▸ **Work instructions**: Reply with nothing but how many lines in the entries below include "Casa".

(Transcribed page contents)
===

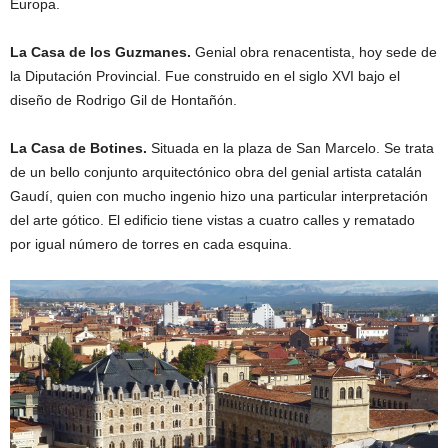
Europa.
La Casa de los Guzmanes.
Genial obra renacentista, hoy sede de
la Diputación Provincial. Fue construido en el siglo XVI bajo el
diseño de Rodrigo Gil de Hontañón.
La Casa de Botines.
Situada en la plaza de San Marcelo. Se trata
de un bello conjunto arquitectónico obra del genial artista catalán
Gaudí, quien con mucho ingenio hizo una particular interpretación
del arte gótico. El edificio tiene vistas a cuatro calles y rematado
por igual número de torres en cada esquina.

===

▸ **Completed task**: 2